Start of Block

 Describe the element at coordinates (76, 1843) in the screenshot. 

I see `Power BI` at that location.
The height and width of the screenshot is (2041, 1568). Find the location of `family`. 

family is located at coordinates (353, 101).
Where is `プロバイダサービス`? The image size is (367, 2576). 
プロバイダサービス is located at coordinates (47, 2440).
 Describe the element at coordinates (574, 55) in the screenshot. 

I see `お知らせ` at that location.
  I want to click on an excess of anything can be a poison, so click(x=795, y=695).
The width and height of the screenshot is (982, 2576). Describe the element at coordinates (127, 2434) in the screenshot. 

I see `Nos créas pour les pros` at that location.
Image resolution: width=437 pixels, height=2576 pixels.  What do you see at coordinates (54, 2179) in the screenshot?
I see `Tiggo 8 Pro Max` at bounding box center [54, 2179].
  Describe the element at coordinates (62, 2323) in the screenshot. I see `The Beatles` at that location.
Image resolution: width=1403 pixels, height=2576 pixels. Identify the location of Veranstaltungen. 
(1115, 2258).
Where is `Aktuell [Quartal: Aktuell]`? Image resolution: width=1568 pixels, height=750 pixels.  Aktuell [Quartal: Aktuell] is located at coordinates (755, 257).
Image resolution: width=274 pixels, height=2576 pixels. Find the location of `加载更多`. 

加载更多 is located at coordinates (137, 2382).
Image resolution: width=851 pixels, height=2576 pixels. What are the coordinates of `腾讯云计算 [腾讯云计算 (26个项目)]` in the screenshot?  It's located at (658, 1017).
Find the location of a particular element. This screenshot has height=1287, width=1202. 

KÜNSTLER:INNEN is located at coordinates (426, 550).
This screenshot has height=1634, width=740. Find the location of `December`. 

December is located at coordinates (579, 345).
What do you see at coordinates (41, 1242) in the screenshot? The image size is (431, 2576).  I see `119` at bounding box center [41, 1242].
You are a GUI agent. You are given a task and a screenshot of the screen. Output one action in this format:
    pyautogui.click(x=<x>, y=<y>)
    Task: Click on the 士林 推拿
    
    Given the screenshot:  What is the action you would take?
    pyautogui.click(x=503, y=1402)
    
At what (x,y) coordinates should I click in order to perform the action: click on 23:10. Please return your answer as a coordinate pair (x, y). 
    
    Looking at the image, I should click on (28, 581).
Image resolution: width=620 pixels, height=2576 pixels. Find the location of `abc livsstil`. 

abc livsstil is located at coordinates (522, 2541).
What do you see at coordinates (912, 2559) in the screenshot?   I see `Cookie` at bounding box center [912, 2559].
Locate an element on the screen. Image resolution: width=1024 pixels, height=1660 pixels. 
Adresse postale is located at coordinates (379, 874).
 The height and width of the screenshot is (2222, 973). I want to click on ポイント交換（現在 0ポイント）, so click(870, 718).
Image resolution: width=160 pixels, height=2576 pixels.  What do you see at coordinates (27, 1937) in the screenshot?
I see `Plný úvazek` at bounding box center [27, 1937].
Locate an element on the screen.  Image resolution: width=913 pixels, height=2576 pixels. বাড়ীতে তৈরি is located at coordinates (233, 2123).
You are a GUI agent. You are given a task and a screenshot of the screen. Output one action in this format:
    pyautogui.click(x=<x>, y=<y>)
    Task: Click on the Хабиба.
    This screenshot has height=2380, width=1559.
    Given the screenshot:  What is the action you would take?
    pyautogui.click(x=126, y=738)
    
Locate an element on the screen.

End of Block

No line before the one containing "What do you see at coordinates (912, 2559)" should be copied; restate that line and all the rest through the end of the data above word for word.

What do you see at coordinates (912, 2559) in the screenshot?   I see `Cookie` at bounding box center [912, 2559].
Locate an element on the screen. Image resolution: width=1024 pixels, height=1660 pixels. 
Adresse postale is located at coordinates (379, 874).
 The height and width of the screenshot is (2222, 973). I want to click on ポイント交換（現在 0ポイント）, so click(870, 718).
Image resolution: width=160 pixels, height=2576 pixels.  What do you see at coordinates (27, 1937) in the screenshot?
I see `Plný úvazek` at bounding box center [27, 1937].
Locate an element on the screen.  Image resolution: width=913 pixels, height=2576 pixels. বাড়ীতে তৈরি is located at coordinates (233, 2123).
You are a GUI agent. You are given a task and a screenshot of the screen. Output one action in this format:
    pyautogui.click(x=<x>, y=<y>)
    Task: Click on the Хабиба.
    This screenshot has height=2380, width=1559.
    Given the screenshot:  What is the action you would take?
    pyautogui.click(x=126, y=738)
    
Locate an element on the screen.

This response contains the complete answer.